P.S. In passing I would note that this is the kind of thing that makes “evidence based clinical medicine” so difficult. Trying to convert patient descriptions of pain or other symptoms into some standardized coordinate or symbolic system that a computer can process will prove very difficult. Without careful planning followed by ruthless testing, the “evidence” one gathers can easily be gibberish that if acted upon, can kill.
7 thoughts on “Bleg – Medical Images and Coordinates?”
Here is a patent app for something that resembles what you describe: I offer no endorsement…PDF
Here is a review paper on the subject of Geometric Morphometrics – basic background stuff on methods, with a good list of references: PDF
The problem with such a system would be the possibility of misleading. Pain, for example, is felt according to the nerve distribution. Doctors learn this but patients don’t. Pain under the diaphragm is felt by the patient on top of the shoulder. This related to embryology where the lungs develop from the gut and push the diaphragm down. The under side of the diaphragm is in the neck or shoulder according to nerves.
Appendicitis, for another example, starts with pain in the middle of the abdomen because the gut cannot localize pain. It is felt in the middle of the abdomen.
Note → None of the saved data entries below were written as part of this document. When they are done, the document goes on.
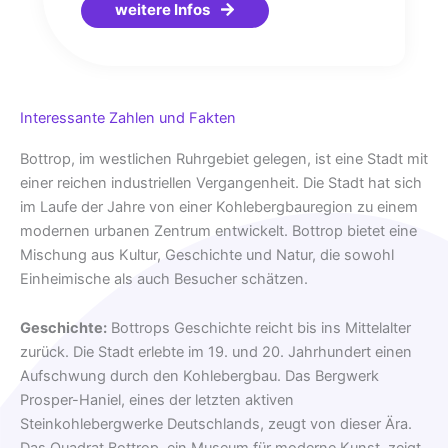
weitere Infos
Interessante Zahlen und Fakten
Bottrop, im westlichen Ruhrgebiet gelegen, ist eine Stadt mit
einer reichen industriellen Vergangenheit. Die Stadt hat sich
im Laufe der Jahre von einer Kohlebergbauregion zu einem
modernen urbanen Zentrum entwickelt. Bottrop bietet eine
Mischung aus Kultur, Geschichte und Natur, die sowohl
Einheimische als auch Besucher schätzen.
Geschichte:
Bottrops Geschichte reicht bis ins Mittelalter
zurück. Die Stadt erlebte im 19. und 20. Jahrhundert einen
Aufschwung durch den Kohlebergbau. Das Bergwerk
Prosper-Haniel, eines der letzten aktiven
Steinkohlebergwerke Deutschlands, zeugt von dieser Ära.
Once the inflamed appendix starts to irritate the peritoneum in the right lower quadrant, the pain shifts down there.
Kidney stone pain is often felt in the testicle or groin.
“Trying to convert patient descriptions of pain…”
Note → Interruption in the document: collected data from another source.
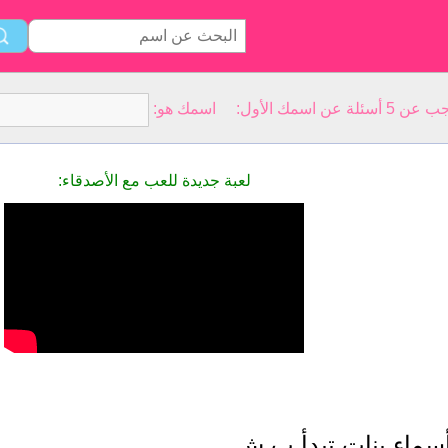
سمك الأول: اسمك هو:
لعبة جديدة للعب مع الأصدقاء:
سماء بنات تبدأ ب ش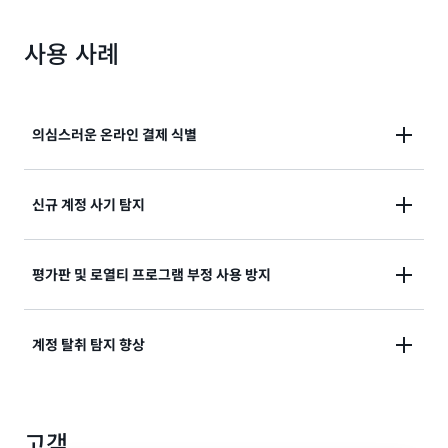
사용 사례
의심스러운 온라인 결제 식별
지불 처리 및 주문 이행 전에 의심스러운 온라인 결제 거
신규 계정 사기 탐지
래에 플래그를 지정하여 온라인 결제 사기를 줄입니다.
합법적인 계정 등록과 고위험 계정 등록을 정확하게 구
평가판 및 로열티 프로그램 부정 사용 방지
분하여 전화 또는 이메일 확인과 같은 추가 확인을 선택
적으로 도입할 수 있습니다.
온라인 서비스를 남용할 가능성이 있는 계정을 찾아내고
계정 탈취 탐지 향상
리스크를 최소화하기 위해 제안 가치에 적절한 제한을
설정합니다.
실시한 계정 로그인 흐름에 쉽게 임베딩하여 합법적인
고객
사용자의 마찰을 최소화하면서 해킹을 당한 계정을 탐지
My big gripe is with the current “on a scale of 1 to 10, how bad is your pain” nonsense? Really??? My pain-o-meter is supposed to be calibrated? This just seems like a (pointless at best, if not dangerous) exercise in fake precision.
“My pain-o-meter is supposed to be calibrated? This just seems like a (pointless at best, if not dangerous) exercise in fake precision.”
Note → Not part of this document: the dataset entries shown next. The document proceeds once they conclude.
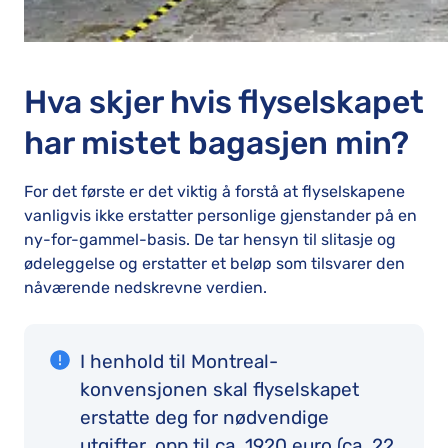
Hva skjer hvis flyselskapet
har mistet bagasjen min?
For det første er det viktig å forstå at flyselskapene
vanligvis ikke erstatter personlige gjenstander på en
ny-for-gammel-basis. De tar hensyn til slitasje og
ødeleggelse og erstatter et beløp som tilsvarer den
nåværende nedskrevne verdien.
I henhold til Montreal-
konvensjonen skal flyselskapet
erstatte deg for nødvendige
utgifter, opp til ca. 1920 euro (ca. 22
Students are taught to try to calibrate pain by asking, in addition to your example, for an estimation such as, “ten being labor pain (if it is a woman) or the worst pain you could imagine. One being mild discomfort.” Pain alone is a very crude term. It has been my observation as a surgeon that more sever pain completely cancels less severe pain. For example, patients to have abdominal surgery would sometimes ask if I would do their hemorrhoids at the same time. It would seem masochistic to want two places to hurt at the same time but they would never notice any pain from the hemorrhoids. The more sever pain just cancelled out the less severe although post-hemorhhoid surgery alone the pain seemed maximal.
There is lots of psychology to pain. This was studied in WWII when soldiers wounded in battle often felt little pain in the exhilaration at being removed from battle. The same injury from a truck accident would result in terrible pain.
I recall no pain associated with multiple compound fractures of my ulna and radius. I actually tried to raise my self from the nurses bed at school and return to class because nothing was wrong. I attribute this to shock. On the other hand I recall countless evenings spent in agony over what are probably miniscule amounts of fluid creating excruciating pain in my ear. Oh for shock then.
Thanks, Geometric Morphometrics was the magic words I was looking. That paper looks real familiar so I think I’ve read it or read about in the past.
The problem with such a system would be the possibility of misleading. Pain, for example, is felt according to the nerve distribution.
Yes, referred pain is tricky for ordinary people to wrap their head. That’s why I used the phrase “apparent location” of pain. I had a bit about Kern’s sign in the parent but I took it out for brevity.
I think it’s important though, to make sure that the patient and doctor communicate clearly. The patient doesn’t have to understand what is causing the pain or whether the pain is proximate or distal to the actual injury/lesion but because pain is so subjective, they do need a means of accurately communicating its location. That is particular important if the pain is episodic and considerable time may pass between the episodes and doctor visits.
I think having a way to mark and log the apparent position of pain would help.